WHAT IS NEEDED: Every line of the data below should be printed exactly.

(Beginning of PROVIDED ENTRIES)

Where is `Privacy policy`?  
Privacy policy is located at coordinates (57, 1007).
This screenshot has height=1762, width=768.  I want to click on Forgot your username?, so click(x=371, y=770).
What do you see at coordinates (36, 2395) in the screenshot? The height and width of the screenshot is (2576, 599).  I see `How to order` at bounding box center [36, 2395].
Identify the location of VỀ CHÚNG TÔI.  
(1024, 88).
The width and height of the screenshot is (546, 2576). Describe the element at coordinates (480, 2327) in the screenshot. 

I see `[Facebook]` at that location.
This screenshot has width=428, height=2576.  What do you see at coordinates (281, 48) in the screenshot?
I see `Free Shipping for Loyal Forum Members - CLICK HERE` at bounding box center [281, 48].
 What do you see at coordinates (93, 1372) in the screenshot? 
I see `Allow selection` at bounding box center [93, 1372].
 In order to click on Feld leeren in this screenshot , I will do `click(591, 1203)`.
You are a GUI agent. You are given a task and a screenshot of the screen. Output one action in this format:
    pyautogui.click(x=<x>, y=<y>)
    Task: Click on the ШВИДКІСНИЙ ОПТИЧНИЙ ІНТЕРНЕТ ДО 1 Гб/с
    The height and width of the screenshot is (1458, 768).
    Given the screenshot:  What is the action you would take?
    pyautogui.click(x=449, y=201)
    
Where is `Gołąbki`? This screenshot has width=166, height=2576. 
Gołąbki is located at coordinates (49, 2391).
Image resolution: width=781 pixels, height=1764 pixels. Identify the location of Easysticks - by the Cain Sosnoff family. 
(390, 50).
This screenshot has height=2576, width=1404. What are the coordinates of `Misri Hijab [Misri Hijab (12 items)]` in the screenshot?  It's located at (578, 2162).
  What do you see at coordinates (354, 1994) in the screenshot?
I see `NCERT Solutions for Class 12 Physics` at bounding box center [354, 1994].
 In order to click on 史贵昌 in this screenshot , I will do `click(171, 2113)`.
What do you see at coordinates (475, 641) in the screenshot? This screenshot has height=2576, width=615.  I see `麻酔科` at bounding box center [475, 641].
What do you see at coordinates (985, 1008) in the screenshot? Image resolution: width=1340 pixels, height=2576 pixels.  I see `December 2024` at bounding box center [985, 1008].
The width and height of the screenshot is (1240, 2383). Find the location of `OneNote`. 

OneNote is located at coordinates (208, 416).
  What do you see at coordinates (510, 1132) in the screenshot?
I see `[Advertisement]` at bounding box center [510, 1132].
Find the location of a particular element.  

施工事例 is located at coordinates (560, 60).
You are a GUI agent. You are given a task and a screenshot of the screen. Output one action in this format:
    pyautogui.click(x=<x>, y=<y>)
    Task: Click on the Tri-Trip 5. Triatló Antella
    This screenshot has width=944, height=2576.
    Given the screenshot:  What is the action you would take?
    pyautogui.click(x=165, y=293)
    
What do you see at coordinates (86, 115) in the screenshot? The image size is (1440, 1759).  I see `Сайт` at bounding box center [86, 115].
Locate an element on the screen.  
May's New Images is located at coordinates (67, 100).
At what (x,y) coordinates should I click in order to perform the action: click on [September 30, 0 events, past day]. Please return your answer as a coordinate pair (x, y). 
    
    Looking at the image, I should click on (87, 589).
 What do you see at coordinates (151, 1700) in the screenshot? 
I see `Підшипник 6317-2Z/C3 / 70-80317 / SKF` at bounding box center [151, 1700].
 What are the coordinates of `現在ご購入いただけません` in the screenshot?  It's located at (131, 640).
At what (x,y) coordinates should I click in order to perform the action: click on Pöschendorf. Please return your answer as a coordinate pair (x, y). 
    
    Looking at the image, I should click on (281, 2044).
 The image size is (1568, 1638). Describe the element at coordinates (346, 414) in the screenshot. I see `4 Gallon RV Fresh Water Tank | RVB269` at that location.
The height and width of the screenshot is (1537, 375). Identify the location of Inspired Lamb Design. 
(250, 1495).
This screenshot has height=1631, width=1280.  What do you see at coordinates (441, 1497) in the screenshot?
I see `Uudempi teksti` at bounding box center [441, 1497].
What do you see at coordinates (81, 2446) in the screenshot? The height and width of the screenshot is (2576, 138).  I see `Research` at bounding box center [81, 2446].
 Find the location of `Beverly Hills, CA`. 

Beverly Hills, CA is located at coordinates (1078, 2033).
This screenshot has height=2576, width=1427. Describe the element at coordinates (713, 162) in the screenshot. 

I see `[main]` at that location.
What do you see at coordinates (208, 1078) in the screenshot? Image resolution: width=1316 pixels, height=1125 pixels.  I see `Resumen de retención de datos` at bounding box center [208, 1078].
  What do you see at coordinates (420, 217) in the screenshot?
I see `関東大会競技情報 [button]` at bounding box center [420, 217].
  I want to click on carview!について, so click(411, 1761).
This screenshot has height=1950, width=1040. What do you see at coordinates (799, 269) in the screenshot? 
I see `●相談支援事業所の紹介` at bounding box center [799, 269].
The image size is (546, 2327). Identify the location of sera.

(End of PROVIDED ENTRIES)

SOLUTION TO THE EXERCISE:
Where is `Privacy policy`?  
Privacy policy is located at coordinates (57, 1007).
This screenshot has height=1762, width=768.  I want to click on Forgot your username?, so click(x=371, y=770).
What do you see at coordinates (36, 2395) in the screenshot? The height and width of the screenshot is (2576, 599).  I see `How to order` at bounding box center [36, 2395].
Identify the location of VỀ CHÚNG TÔI.  
(1024, 88).
The width and height of the screenshot is (546, 2576). Describe the element at coordinates (480, 2327) in the screenshot. 

I see `[Facebook]` at that location.
This screenshot has width=428, height=2576.  What do you see at coordinates (281, 48) in the screenshot?
I see `Free Shipping for Loyal Forum Members - CLICK HERE` at bounding box center [281, 48].
 What do you see at coordinates (93, 1372) in the screenshot? 
I see `Allow selection` at bounding box center [93, 1372].
 In order to click on Feld leeren in this screenshot , I will do `click(591, 1203)`.
You are a GUI agent. You are given a task and a screenshot of the screen. Output one action in this format:
    pyautogui.click(x=<x>, y=<y>)
    Task: Click on the ШВИДКІСНИЙ ОПТИЧНИЙ ІНТЕРНЕТ ДО 1 Гб/с
    The height and width of the screenshot is (1458, 768).
    Given the screenshot:  What is the action you would take?
    pyautogui.click(x=449, y=201)
    
Where is `Gołąbki`? This screenshot has width=166, height=2576. 
Gołąbki is located at coordinates (49, 2391).
Image resolution: width=781 pixels, height=1764 pixels. Identify the location of Easysticks - by the Cain Sosnoff family. 
(390, 50).
This screenshot has height=2576, width=1404. What are the coordinates of `Misri Hijab [Misri Hijab (12 items)]` in the screenshot?  It's located at (578, 2162).
  What do you see at coordinates (354, 1994) in the screenshot?
I see `NCERT Solutions for Class 12 Physics` at bounding box center [354, 1994].
 In order to click on 史贵昌 in this screenshot , I will do `click(171, 2113)`.
What do you see at coordinates (475, 641) in the screenshot? This screenshot has height=2576, width=615.  I see `麻酔科` at bounding box center [475, 641].
What do you see at coordinates (985, 1008) in the screenshot? Image resolution: width=1340 pixels, height=2576 pixels.  I see `December 2024` at bounding box center [985, 1008].
The width and height of the screenshot is (1240, 2383). Find the location of `OneNote`. 

OneNote is located at coordinates (208, 416).
  What do you see at coordinates (510, 1132) in the screenshot?
I see `[Advertisement]` at bounding box center [510, 1132].
Find the location of a particular element.  

施工事例 is located at coordinates (560, 60).
You are a GUI agent. You are given a task and a screenshot of the screen. Output one action in this format:
    pyautogui.click(x=<x>, y=<y>)
    Task: Click on the Tri-Trip 5. Triatló Antella
    This screenshot has width=944, height=2576.
    Given the screenshot:  What is the action you would take?
    pyautogui.click(x=165, y=293)
    
What do you see at coordinates (86, 115) in the screenshot? The image size is (1440, 1759).  I see `Сайт` at bounding box center [86, 115].
Locate an element on the screen.  
May's New Images is located at coordinates (67, 100).
At what (x,y) coordinates should I click in order to perform the action: click on [September 30, 0 events, past day]. Please return your answer as a coordinate pair (x, y). 
    
    Looking at the image, I should click on (87, 589).
 What do you see at coordinates (151, 1700) in the screenshot? 
I see `Підшипник 6317-2Z/C3 / 70-80317 / SKF` at bounding box center [151, 1700].
 What are the coordinates of `現在ご購入いただけません` in the screenshot?  It's located at (131, 640).
At what (x,y) coordinates should I click in order to perform the action: click on Pöschendorf. Please return your answer as a coordinate pair (x, y). 
    
    Looking at the image, I should click on (281, 2044).
 The image size is (1568, 1638). Describe the element at coordinates (346, 414) in the screenshot. I see `4 Gallon RV Fresh Water Tank | RVB269` at that location.
The height and width of the screenshot is (1537, 375). Identify the location of Inspired Lamb Design. 
(250, 1495).
This screenshot has height=1631, width=1280.  What do you see at coordinates (441, 1497) in the screenshot?
I see `Uudempi teksti` at bounding box center [441, 1497].
What do you see at coordinates (81, 2446) in the screenshot? The height and width of the screenshot is (2576, 138).  I see `Research` at bounding box center [81, 2446].
 Find the location of `Beverly Hills, CA`. 

Beverly Hills, CA is located at coordinates (1078, 2033).
This screenshot has height=2576, width=1427. Describe the element at coordinates (713, 162) in the screenshot. 

I see `[main]` at that location.
What do you see at coordinates (208, 1078) in the screenshot? Image resolution: width=1316 pixels, height=1125 pixels.  I see `Resumen de retención de datos` at bounding box center [208, 1078].
  What do you see at coordinates (420, 217) in the screenshot?
I see `関東大会競技情報 [button]` at bounding box center [420, 217].
  I want to click on carview!について, so click(411, 1761).
This screenshot has height=1950, width=1040. What do you see at coordinates (799, 269) in the screenshot? 
I see `●相談支援事業所の紹介` at bounding box center [799, 269].
The image size is (546, 2327). Identify the location of sera.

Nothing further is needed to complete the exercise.